# brining turkey legs?



## smooth move (Sep 25, 2012)

anyone ever do it? how long do you leave them in the brine and how long do you cook them on a pit?


----------



## Splittine (Nov 24, 2007)

I've brined whole birds and couldn't tell a different when cooking them on a BGE. If you do it it all depends on what you brine with but most are 24 hrs or so. Heavy salt brine you can go shorter, sweeter brines you can go longer.


----------



## smooth move (Sep 25, 2012)

Splittine said:


> I've brined whole birds and couldn't tell a different when cooking them on a BGE. If you do it it all depends on what you brine with but most are 24 hrs or so. Heavy salt brine you can go shorter, sweeter brines you can go longer.


Dang, 24 hrs, i was thinking about 5 hrs. 
anyone else got an opinion? 
Splittine, do you put ice in the brine and leave it in the fridge or just put it in the fridge?


----------



## Splittine (Nov 24, 2007)

5 hours won't do anything, I personally belive 24 doesn't do enough to justify it. When I did it in the past I mixed it all together and threw it in a cooler with ice.


----------



## MrFish (Aug 21, 2009)

I've done chickens in the fridge in pots and everything else in a cooler. Like Split said, 5 hours is nothing. I like to go over 24 hours if possible. I've done a 100 lb. pig for 36 hours. And yes, use ice. Make a slush.
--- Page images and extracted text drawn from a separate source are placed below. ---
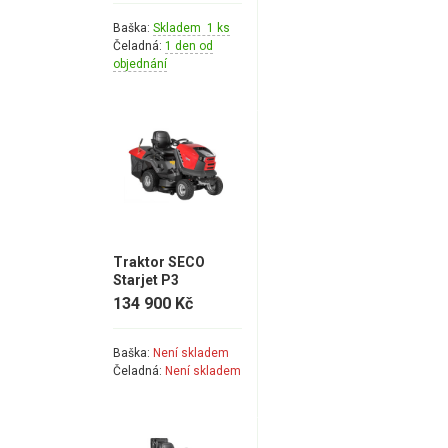
Baška:
Skladem 1 ks
Čeladná:
1 den od
objednání
Traktor SECO
Starjet P3
134 900 Kč
Baška:
Není skladem
Čeladná:
Není skladem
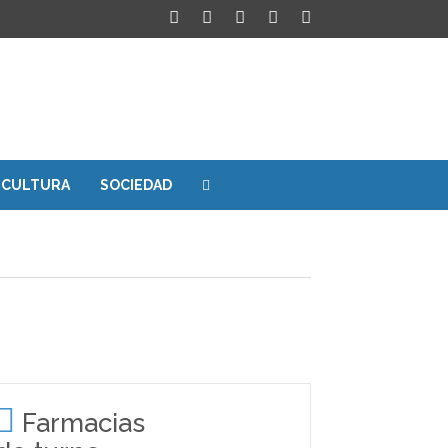
CULTURA
SOCIEDAD
Farmacias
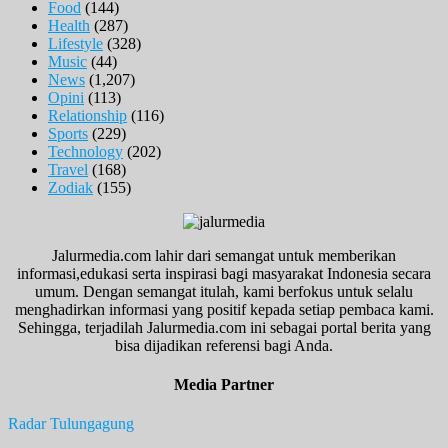
Food
(144)
Health
(287)
Lifestyle
(328)
Music
(44)
News
(1,207)
Opini
(113)
Relationship
(116)
Sports
(229)
Technology
(202)
Travel
(168)
Zodiak
(155)
Jalurmedia.com lahir dari semangat untuk memberikan
informasi,edukasi serta inspirasi bagi masyarakat Indonesia secara
umum. Dengan semangat itulah, kami berfokus untuk selalu
menghadirkan informasi yang positif kepada setiap pembaca kami.
Sehingga, terjadilah Jalurmedia.com ini sebagai portal berita yang
bisa dijadikan referensi bagi Anda.
Media Partner
Radar Tulungagung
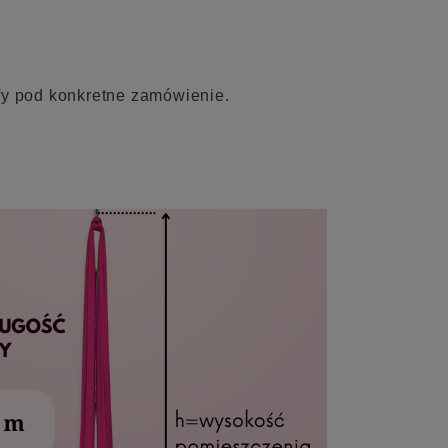
fy pod konkretne zamówienie.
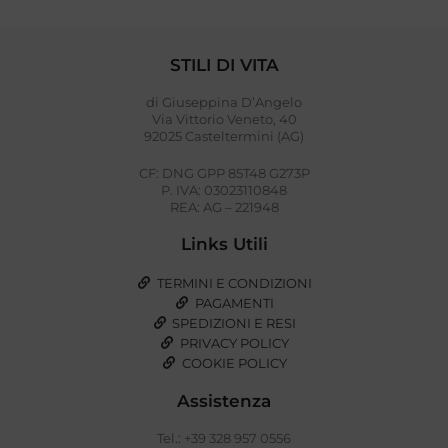
STILI DI VITA
di Giuseppina D’Angelo
Via Vittorio Veneto, 40
92025 Casteltermini (AG)
CF: DNG GPP 85T48 G273P
P. IVA: 03023110848
REA: AG – 221948
Links Utili
TERMINI E CONDIZIONI
PAGAMENTI
SPEDIZIONI E RESI
PRIVACY POLICY
COOKIE POLICY
Assistenza
Tel.: +39 328 957 0556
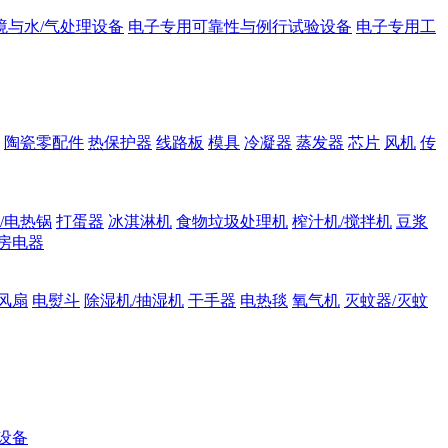
境与水/气处理设备
电子专用可靠性与例行试验设备
电子专用工
陶瓷零配件
热保护器
线路板
模具
冷凝器
蒸发器
芯片
风机
传
/电热锅
打蛋器
冰淇淋机
食物垃圾处理机
榨汁机/搅拌机
豆浆
房电器
风扇
电熨斗
除湿机/抽湿机
干手器
电热毯
氧气机
灭蚊器/灭蚊
设备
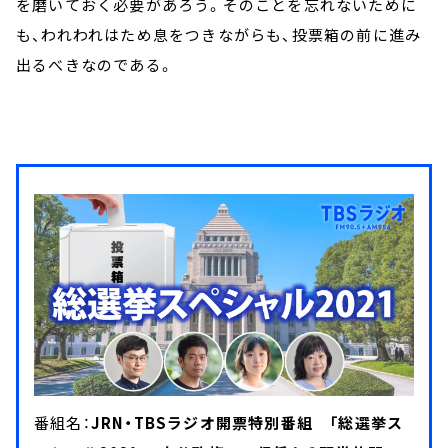
を磨いておく必要があろう。そのことを忘れないために
も、われわれはため息をつきながらも、投票箱の前に進み
出るべきなのである。
番組名：
JRN・TBSラジオ開票特別番組 「総選挙ス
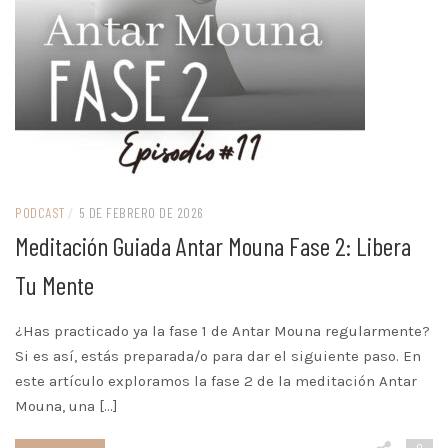
PODCAST
/
5 DE FEBRERO DE 2026
Meditación Guiada Antar Mouna Fase 2: Libera
Tu Mente
¿Has practicado ya la fase 1 de Antar Mouna regularmente?
Si es así, estás preparada/o para dar el siguiente paso. En
este artículo exploramos la fase 2 de la meditación Antar
Mouna, una […]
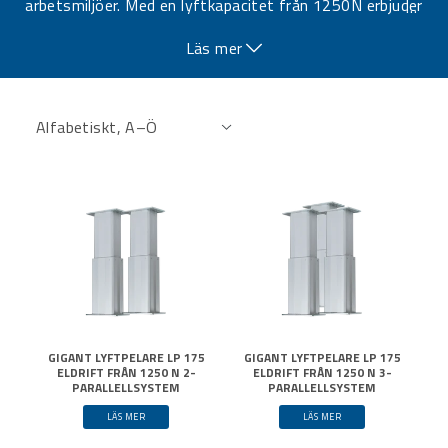
arbetsmiljöer. Med en lyftkapacitet från 1250N erbjuder
…
denna elektriska lyftpelare smidig och pålitlig prestanda
Läs mer
för arbetsstationer, monteringsbord och andra
höjdjusterbara lösningar.
GIGANT LYFTPELARE LP 175
GIGANT LYFTPELARE LP 175
ELDRIFT FRÅN 1250 N 2-
ELDRIFT FRÅN 1250 N 3-
PARALLELLSYSTEM
PARALLELLSYSTEM
LÄS MER
LÄS MER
I boil all the salt, sugar, etc. and let it cool.


----------



## smooth move (Sep 25, 2012)

thanks, 24 hrs it is. i'll try to remember to take pics, but i'll be at the deer camp, and you know how that goes!


----------



## Hopin4aboat (Jul 5, 2009)

I do whole turkeys for 48 hours in a brine in the fridge and hot wings for the smoker for 24 hours also in the fridge.


----------



## smooth move (Sep 25, 2012)

did chicken legs, couldn't find turkey legs. figgered the stores would be full of em this time of year, but nada. used some big drumsticks. brine for 24 hrs, wash,dry and season. put a pad of butter under the skin of each, wrapped 6 in foil and 14 unwrapped in smoker at 150-200 for about 3 hrs. the ones in foil were delicious, juicy and tender. the others were OK, but really couldn't tell if the brine was wor.th the trouble. i'll do it again when i can score some turkey leggs. did the smoking in a propane smoker i made, got the idea from the for sale section on here. old propane bottles cut up and made to burn wood.


----------